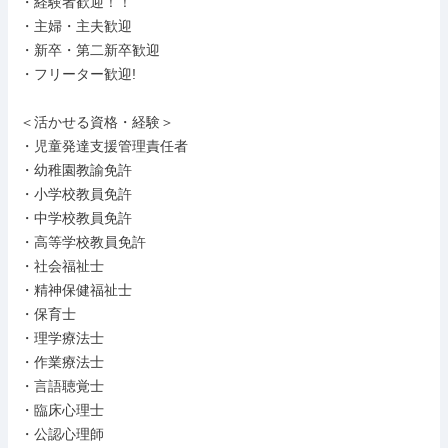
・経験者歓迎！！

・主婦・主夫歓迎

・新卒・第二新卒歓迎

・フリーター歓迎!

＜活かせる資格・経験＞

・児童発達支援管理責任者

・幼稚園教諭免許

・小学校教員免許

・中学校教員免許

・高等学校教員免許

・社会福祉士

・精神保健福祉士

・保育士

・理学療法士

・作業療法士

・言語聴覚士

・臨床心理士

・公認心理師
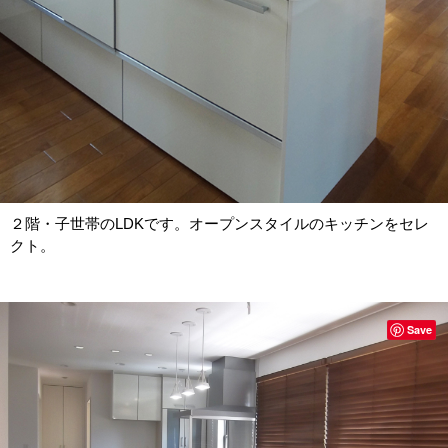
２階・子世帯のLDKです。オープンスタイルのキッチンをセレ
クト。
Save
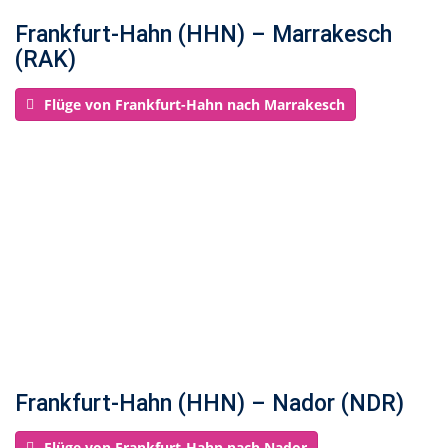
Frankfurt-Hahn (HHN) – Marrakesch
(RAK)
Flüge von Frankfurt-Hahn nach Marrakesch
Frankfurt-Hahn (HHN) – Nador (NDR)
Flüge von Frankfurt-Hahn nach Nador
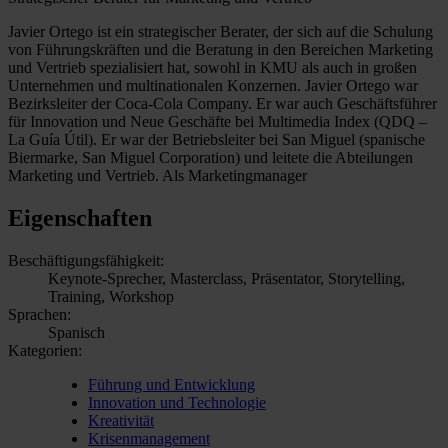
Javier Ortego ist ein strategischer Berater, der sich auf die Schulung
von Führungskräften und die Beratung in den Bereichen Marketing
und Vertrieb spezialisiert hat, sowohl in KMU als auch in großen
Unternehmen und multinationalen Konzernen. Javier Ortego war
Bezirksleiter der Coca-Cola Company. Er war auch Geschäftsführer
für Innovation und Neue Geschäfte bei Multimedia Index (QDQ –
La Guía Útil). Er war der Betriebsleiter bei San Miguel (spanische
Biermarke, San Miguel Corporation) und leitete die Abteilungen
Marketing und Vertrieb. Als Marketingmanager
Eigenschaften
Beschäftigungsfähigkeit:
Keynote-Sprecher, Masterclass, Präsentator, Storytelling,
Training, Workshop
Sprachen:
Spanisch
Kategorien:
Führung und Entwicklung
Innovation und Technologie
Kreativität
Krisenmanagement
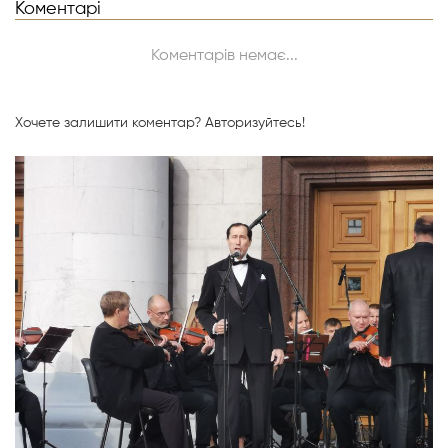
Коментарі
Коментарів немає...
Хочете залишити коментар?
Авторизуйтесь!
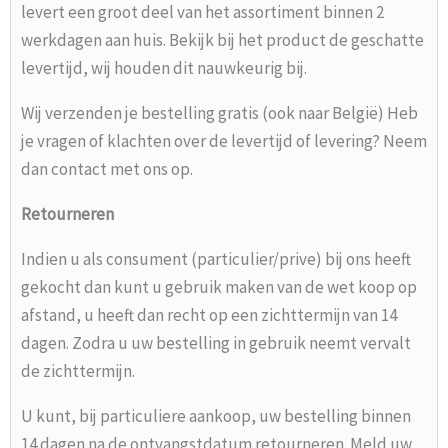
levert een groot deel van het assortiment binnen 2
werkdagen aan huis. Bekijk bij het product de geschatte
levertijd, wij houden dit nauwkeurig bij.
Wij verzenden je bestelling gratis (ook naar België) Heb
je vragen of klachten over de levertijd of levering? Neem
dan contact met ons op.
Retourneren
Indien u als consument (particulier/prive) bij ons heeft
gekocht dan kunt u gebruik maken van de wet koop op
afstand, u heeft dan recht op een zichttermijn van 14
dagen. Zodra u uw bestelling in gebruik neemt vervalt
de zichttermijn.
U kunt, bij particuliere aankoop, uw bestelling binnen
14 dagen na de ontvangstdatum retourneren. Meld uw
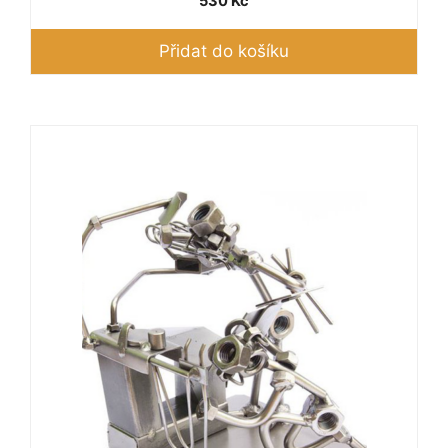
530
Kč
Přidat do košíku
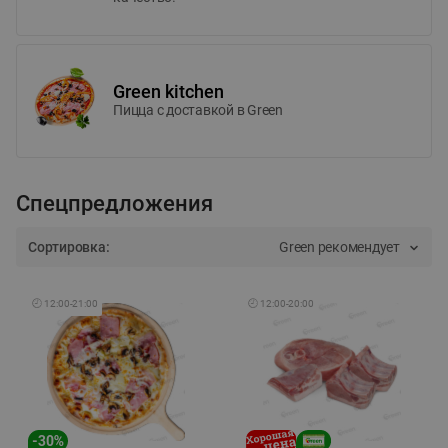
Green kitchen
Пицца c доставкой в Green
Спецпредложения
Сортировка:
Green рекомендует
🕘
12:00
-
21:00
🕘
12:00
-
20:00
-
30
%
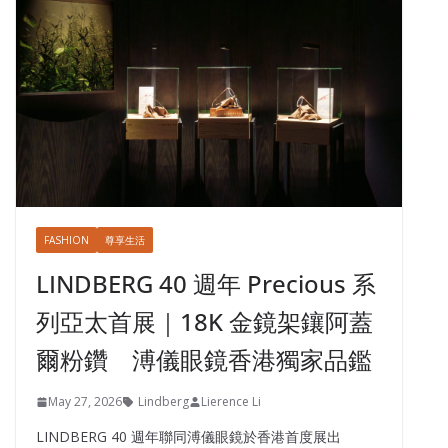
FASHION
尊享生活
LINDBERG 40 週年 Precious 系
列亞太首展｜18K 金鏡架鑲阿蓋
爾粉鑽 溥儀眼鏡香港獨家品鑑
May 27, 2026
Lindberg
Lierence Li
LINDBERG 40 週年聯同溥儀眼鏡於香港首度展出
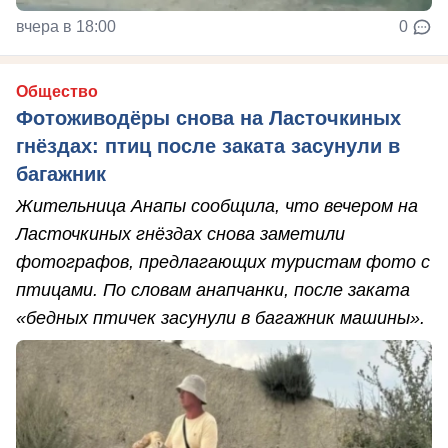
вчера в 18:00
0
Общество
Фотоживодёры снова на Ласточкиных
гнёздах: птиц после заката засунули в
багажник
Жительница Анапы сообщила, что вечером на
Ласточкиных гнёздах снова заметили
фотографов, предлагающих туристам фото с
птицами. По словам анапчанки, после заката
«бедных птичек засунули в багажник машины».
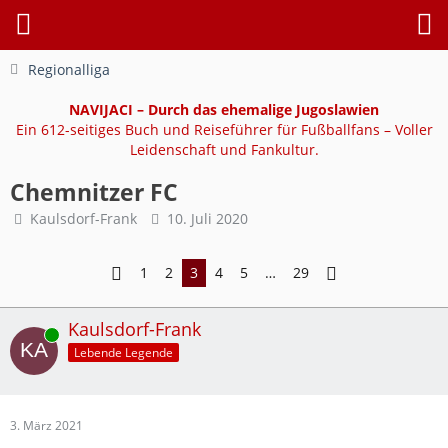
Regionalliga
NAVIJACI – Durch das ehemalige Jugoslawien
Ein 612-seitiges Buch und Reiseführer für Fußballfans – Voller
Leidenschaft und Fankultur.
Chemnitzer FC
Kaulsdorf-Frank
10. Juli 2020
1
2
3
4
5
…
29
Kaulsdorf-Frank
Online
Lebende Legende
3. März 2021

---

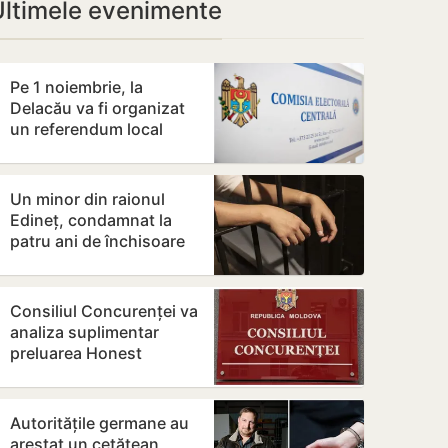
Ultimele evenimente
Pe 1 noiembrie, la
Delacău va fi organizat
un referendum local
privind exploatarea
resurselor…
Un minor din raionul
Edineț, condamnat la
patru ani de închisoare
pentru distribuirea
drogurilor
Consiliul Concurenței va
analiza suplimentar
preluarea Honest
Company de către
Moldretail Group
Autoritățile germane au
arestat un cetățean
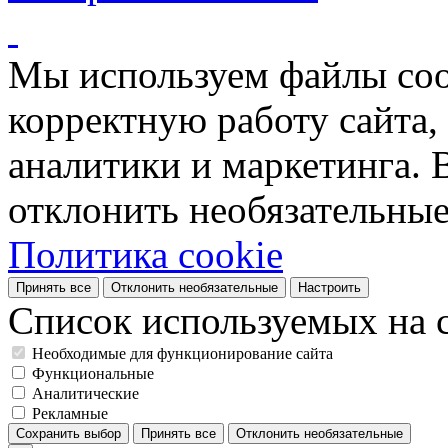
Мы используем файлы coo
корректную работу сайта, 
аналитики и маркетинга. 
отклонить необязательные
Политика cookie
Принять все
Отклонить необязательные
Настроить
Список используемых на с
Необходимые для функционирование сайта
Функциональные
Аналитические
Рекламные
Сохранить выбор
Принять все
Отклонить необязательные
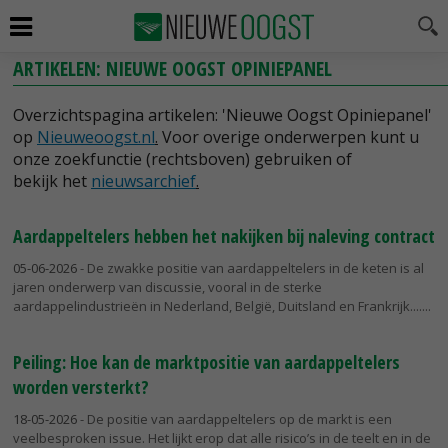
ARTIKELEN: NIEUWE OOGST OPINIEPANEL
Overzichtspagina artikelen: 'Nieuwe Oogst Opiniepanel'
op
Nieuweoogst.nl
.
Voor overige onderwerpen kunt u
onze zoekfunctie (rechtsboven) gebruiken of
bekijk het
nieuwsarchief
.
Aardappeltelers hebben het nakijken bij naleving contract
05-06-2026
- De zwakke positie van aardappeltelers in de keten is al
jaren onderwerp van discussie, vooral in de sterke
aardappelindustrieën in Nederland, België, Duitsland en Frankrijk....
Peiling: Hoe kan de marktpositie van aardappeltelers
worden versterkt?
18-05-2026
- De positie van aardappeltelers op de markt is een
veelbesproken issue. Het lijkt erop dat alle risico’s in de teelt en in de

• **TASK DIRECTIONS**:
Go through the entries and copy each line holding the string "засунули".

• **OUTPUT FOR THIS EXERCISE**:
гнёздах: птиц после заката засунули в
«бедных птичек засунули в багажник машины».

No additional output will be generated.